9.空手vs裏技《チートスキル》(前)
「おはようございます、先生!」
戸口から差し込む日差しと、やたらと元気のいいその声でおれは起こされた。
おれは当面、ヴァンフリーの王城に客分として滞在していた。ただし、貴族たちが面倒なので、城の中でなく裏の離れのような屋敷に、である。一応、体裁としては「軟禁」ということにしているらしいが、出入りは自由だ。
実際のところ、ウィルヘルムに仕える
「……おはよう、ウィルマ姫」
おれがここに滞在を始めてから、ウィルマ姫は毎日のようにここへやってきていた。それも、おれが日課の朝稽古を始める時間に。
「いい加減、先生はやめてもらえないか」
「じゃぁ、師匠! お師さん、とか?」
「そういう言葉、どこで憶えるんだ」
そう、ウィルマ姫はおれに、「空手を教えろ」と迫ってきているのだ。
「大丈夫です! お邪魔にならないように稽古を見ていますから!」
どうも、最初に会ったときのイメージとは違い、やたらとアクティブな性格のようだった。

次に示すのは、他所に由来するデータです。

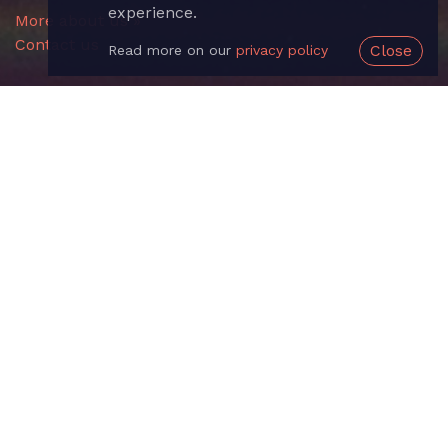
experience.
More about us »
Contact us
Close
Read more on our
privacy policy
Useful Links
Sign up
Login
Documentation
API
Changelog
Feedback
About us
Legal
Terms of Service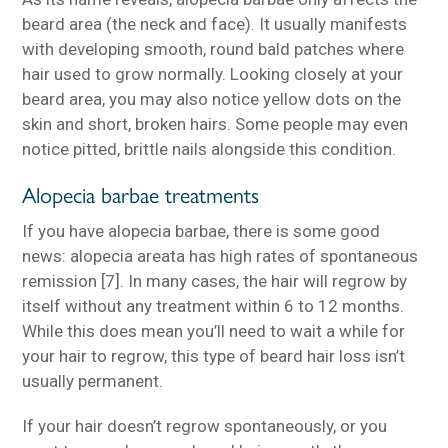
beard area (the neck and face). It usually manifests
with developing smooth, round bald patches where
hair used to grow normally. Looking closely at your
beard area, you may also notice yellow dots on the
skin and short, broken hairs. Some people may even
notice pitted, brittle nails alongside this condition.
Alopecia barbae treatments
If you have alopecia barbae, there is some good
news: alopecia areata has high rates of spontaneous
remission [7]. In many cases, the hair will regrow by
itself without any treatment within 6 to 12 months.
While this does mean you’ll need to wait a while for
your hair to regrow, this type of beard hair loss isn’t
usually permanent.
If your hair doesn’t regrow spontaneously, or you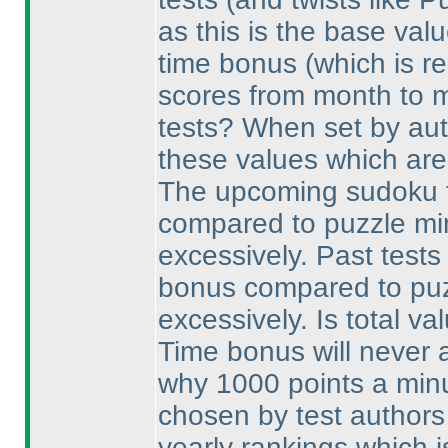
as this is the base val
time bonus
(which is re
scores from month to 
tests? When set by aut
these values which are 
The upcoming sudoku t
compared to puzzle minu
excessively. Past tests
bonus compared to puzz
excessively. Is total val
Time bonus will never a
why 1000 points a minu
chosen by test authors
yearly rankings which i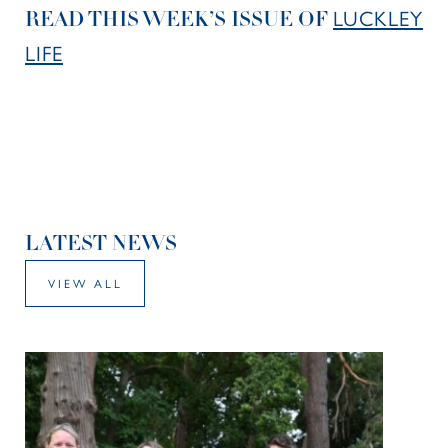
LUCKLEY
READ THIS WEEK’S ISSUE OF
LIFE
LATEST NEWS
VIEW ALL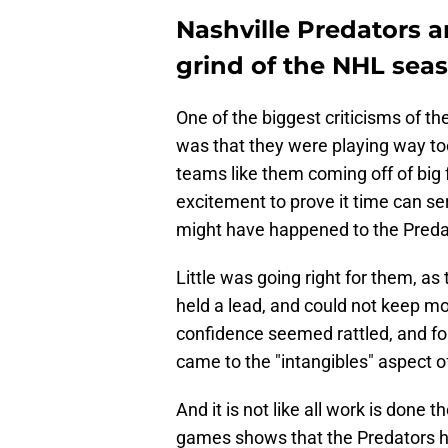
Nashville Predators ar
grind of the NHL sea
One of the biggest criticisms of th
was that they were playing way too
teams like them coming off of big
excitement to prove it time can ser
might have happened to the Preda
Little was going right for them, as
held a lead, and could not keep m
confidence seemed rattled, and fo
came to the "intangibles" aspect 
And it is not like all work is done t
games shows that the Predators hav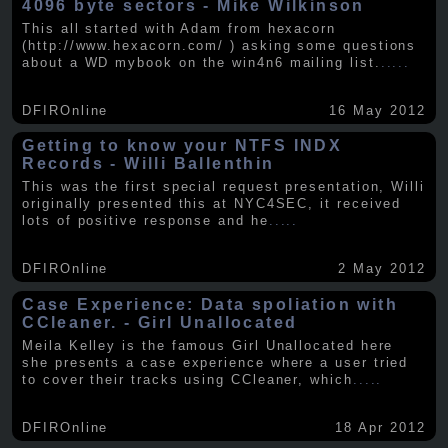
4096 byte sectors - Mike Wilkinson
This all started with Adam from hexacorn
(http://www.hexacorn.com/ ) asking some questions
about a WD mybook on the win4n6 mailing list.
.....
DFIROnline
16 May 2012
Getting to know your NTFS INDX
Records - Willi Ballenthin
This was the first special request presentation, Willi
originally presented this at NYC4SEC, it received
lots of positive response and he
.....
DFIROnline
2 May 2012
Case Experience: Data spoliation with
CCleaner. - Girl Unallocated
Meila Kelley is the famous Girl Unallocated here
she presents a case experience where a user tried
to cover their tracks using CCleaner, which
.....
DFIROnline
18 Apr 2012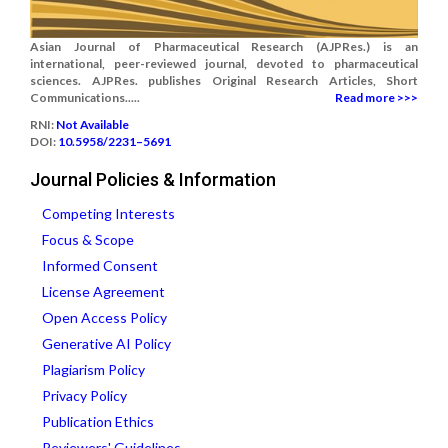
Asian Journal of Pharmaceutical Research (AJPRes.) is an
international, peer-reviewed journal, devoted to pharmaceutical
sciences. AJPRes. publishes Original Research Articles, Short
Communications.....
Read more >>>
RNI:
Not Available
DOI:
10.5958/2231–5691
Journal Policies & Information
Competing Interests
Focus & Scope
Informed Consent
License Agreement
Open Access Policy
Generative AI Policy
Plagiarism Policy
Privacy Policy
Publication Ethics
Reviewers' Guidelines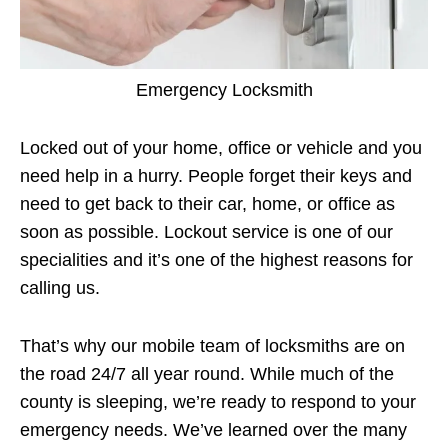
Emergency Locksmith
Locked out of your home, office or vehicle and you
need help in a hurry. People forget their keys and
need to get back to their car, home, or office as
soon as possible. Lockout service is one of our
specialities and it’s one of the highest reasons for
calling us.
That’s why our mobile team of locksmiths are on
the road 24/7 all year round. While much of the
county is sleeping, we’re ready to respond to your
emergency needs. We’ve learned over the many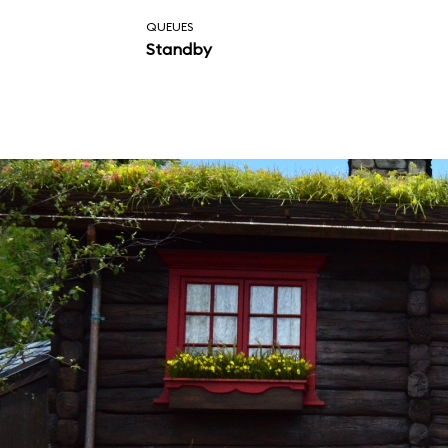
QUEUES
Standby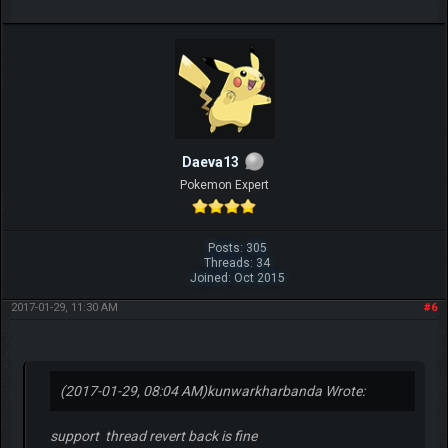
Daeva13
Pokemon Expert
Posts: 305
Threads: 34
Joined: Oct 2015
2017-01-29, 11:30 AM
#6
(2017-01-29, 08:04 AM)
kunwarkharbanda Wrote:
support thread revert back is fine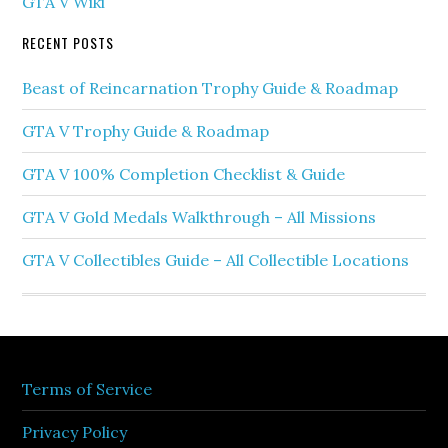
GTA V Wiki
RECENT POSTS
Beast of Reincarnation Trophy Guide & Roadmap
GTA V Trophy Guide & Roadmap
GTA V 100% Completion Checklist & Guide
GTA V Gold Medals Walkthrough – All Missions
GTA V Collectibles Guide – All Collectible Locations
Terms of Service
Privacy Policy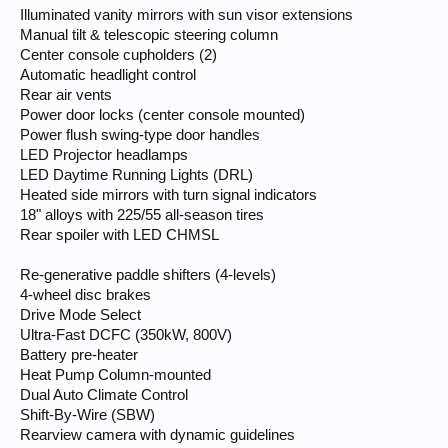
Illuminated vanity mirrors with sun visor extensions
Manual tilt & telescopic steering column
Center console cupholders (2)
Automatic headlight control
Rear air vents
Power door locks (center console mounted)
Power flush swing-type door handles
LED Projector headlamps
LED Daytime Running Lights (DRL)
Heated side mirrors with turn signal indicators
18" alloys with 225/55 all-season tires
Rear spoiler with LED CHMSL
Re-generative paddle shifters (4-levels)
4-wheel disc brakes
Drive Mode Select
Ultra-Fast DCFC (350kW, 800V)
Battery pre-heater
Heat Pump Column-mounted
Dual Auto Climate Control
Shift-By-Wire (SBW)
Rearview camera with dynamic guidelines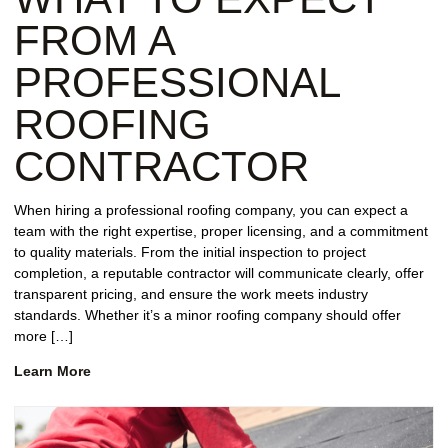
FROM A
PROFESSIONAL
ROOFING
CONTRACTOR
When hiring a professional roofing company, you can expect a
team with the right expertise, proper licensing, and a commitment
to quality materials. From the initial inspection to project
completion, a reputable contractor will communicate clearly, offer
transparent pricing, and ensure the work meets industry
standards. Whether it’s a minor roofing company should offer
more […]
Learn More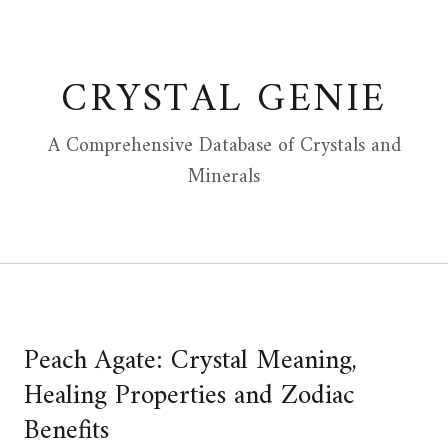
Skip
to
content
CRYSTAL GENIE
A Comprehensive Database of Crystals and
Minerals
Peach Agate: Crystal Meaning,
Healing Properties and Zodiac
Benefits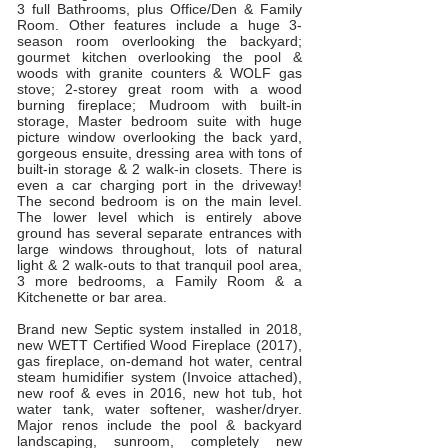
3 full Bathrooms, plus Office/Den & Family
Room. Other features include a huge 3-
season room overlooking the backyard;
gourmet kitchen​ overlooking the pool &
woods with granite counters & WOLF gas
stove;​ ​2-storey great room​ with a wood
burning fireplace; Mudroom with built-in
storage, Master bedroom suite w​ith​ huge
picture window overlooking ​the ​back yard​,
gorgeous ensuite, dressing area with tons of
built-in storage & 2 walk-in closets​. There is
even a car charging port in the driveway!
The second bedroom is on the main level.
The lower level which is entirely above
ground has several separate entrances with
large windows throughout, lots of natural
light & 2 walk-outs to that tranquil pool area,
3 more bedrooms, a Family Room & a
Kitchenette or bar area.
Brand new Septic system installed in 2018,
new WETT Certified Wood Fireplace (2017),
gas fireplace, on-demand hot water, central
steam humidifier system (Invoice attached),
new roof & eves in 2016, new hot tub, hot
water tank, water softener, washer/dryer.
Major renos include the pool & backyard
landscaping, sunroom, completely new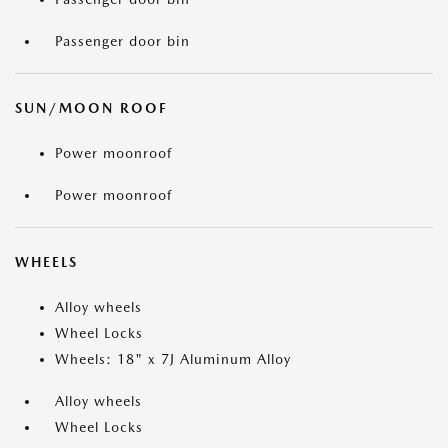
Passenger door bin
SUN/MOON ROOF
Power moonroof
Power moonroof
WHEELS
Alloy wheels
Wheel Locks
Wheels: 18" x 7J Aluminum Alloy
Alloy wheels
Wheel Locks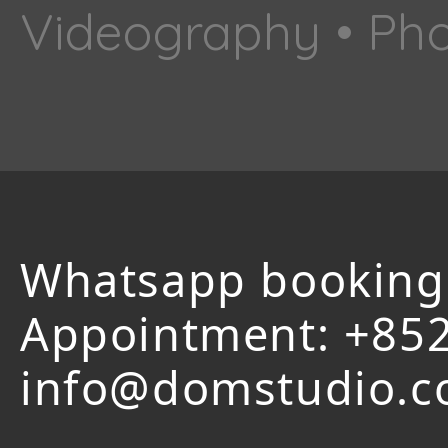
Videography • Pho
Whatsapp booking
Appointment:
+852
info@domstudio.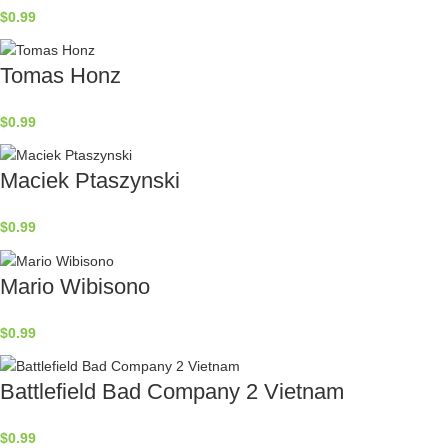
$
0.99
Tomas Honz
$
0.99
Maciek Ptaszynski
$
0.99
Mario Wibisono
$
0.99
Battlefield Bad Company 2 Vietnam
$
0.99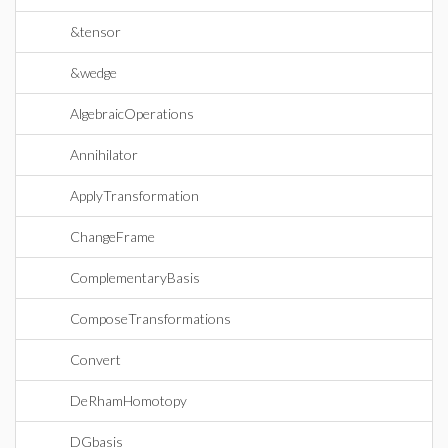
&tensor
&wedge
AlgebraicOperations
Annihilator
ApplyTransformation
ChangeFrame
ComplementaryBasis
ComposeTransformations
Convert
DeRhamHomotopy
DGbasis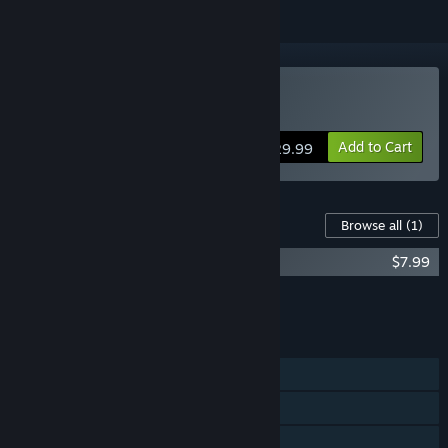
Buy Fairground Online
Add to Cart
$29.99
Content For This Game
Browse all
(1)
Fairground Online - Pinball
$7.99
Add all DLC to Cart
$7.99
FEATURES
Single-player
Online Co-op
Steam Achievements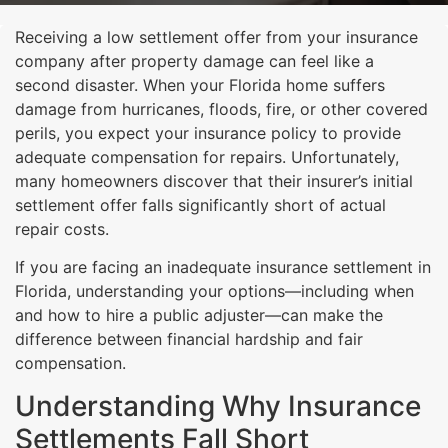
Receiving a low settlement offer from your insurance
company after property damage can feel like a
second disaster. When your Florida home suffers
damage from hurricanes, floods, fire, or other covered
perils, you expect your insurance policy to provide
adequate compensation for repairs. Unfortunately,
many homeowners discover that their insurer’s initial
settlement offer falls significantly short of actual
repair costs.
If you are facing an inadequate insurance settlement in
Florida, understanding your options—including when
and how to hire a public adjuster—can make the
difference between financial hardship and fair
compensation.
Understanding Why Insurance
Settlements Fall Short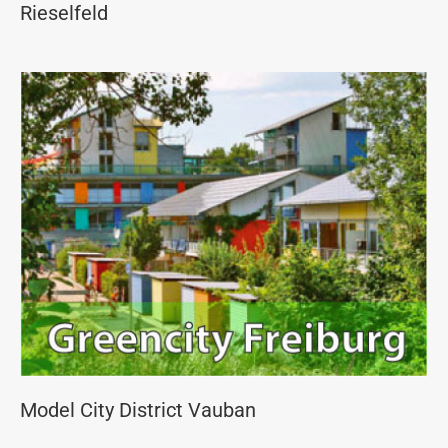
Rieselfeld
Model City District Vauban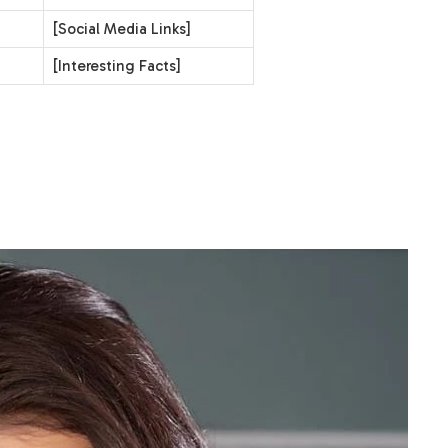
[Social Media Links]
[Interesting Facts]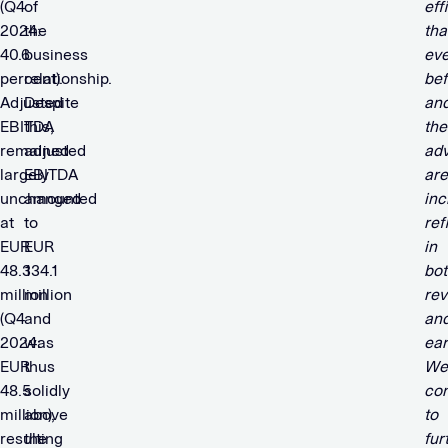
(Q4
of
eff
2024:
the
tha
40.6
business
eve
percent).
relationship.
bef
Adjusted
Despite
an
EBITDA
this,
the
remained
adjusted
ad
largely
EBITDA
are
unchanged
amounted
inc
at
to
ref
EUR
EUR
in
48.3
134.1
bot
million
million
rev
(Q4
and
an
2024:
was
ear
EUR
thus
We
48.5
solidly
con
million),
above
to
resulting
the
fur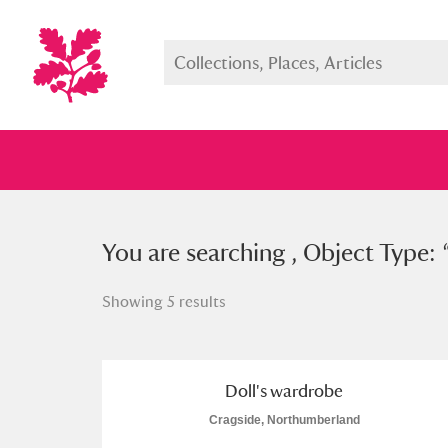
You searched , Object Type: “
You are searching , Object Type: 
dol
Showing 5 results
Full collection
Just highlight
Show me:
Doll's wardrobe
Cragside, Northumberland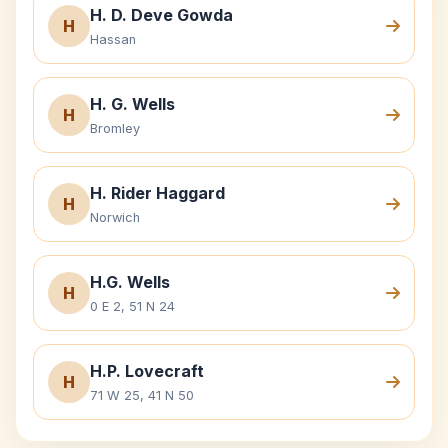
H. D. Deve Gowda
H
Hassan
H. G. Wells
H
Bromley
H. Rider Haggard
H
Norwich
H.G. Wells
H
0 E 2, 51 N 24
H.P. Lovecraft
H
71 W 25, 41 N 50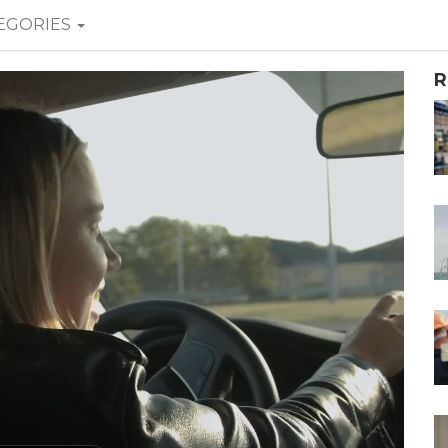
EGORIES
R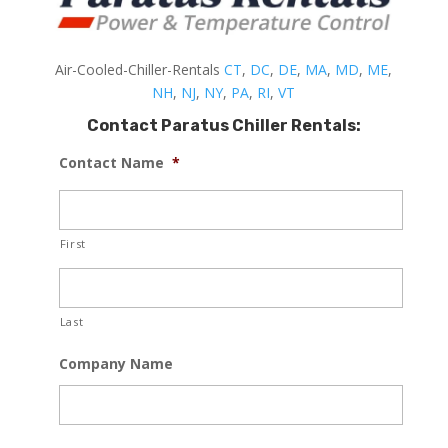
Air-Cooled-Chiller-Rentals
CT
,
DC
,
DE
,
MA
,
MD
,
ME
,
NH
,
NJ
,
NY
,
PA
,
RI
,
VT
Contact Paratus Chiller Rentals:
Contact Name
*
First
Last
Company Name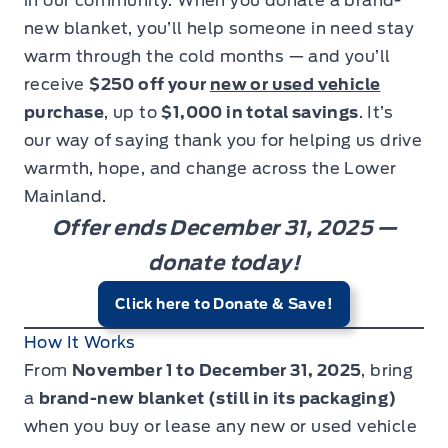
in our community. When you donate a brand-
new blanket, you’ll help someone in need stay
warm through the cold months — and you’ll
receive
$250 off your
new or used vehicle
purchase
, up to
$1,000 in total savings
. It’s
our way of saying thank you for helping us drive
warmth, hope, and change across the Lower
Mainland.
Offer ends December 31, 2025 —
donate today!
Click here to Donate & Save!
How It Works
From
November 1 to December 31, 2025
, bring
a
brand-new blanket (still in its packaging)
when you buy or lease any new or used vehicle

そもそも、第8王女という微妙な身分であり、しかもエルフの血の混じっているこの姫は、中央の王政からは排除された存在らしい。それで、辺境の城に半ば隔離される形で住まっていたのだという。
王位継承権のない姫の身分とはいえ、そうした境遇に対する鬱憤があった――そこへ来て、おれの空手を見てすっかり興奮してしまったらしい。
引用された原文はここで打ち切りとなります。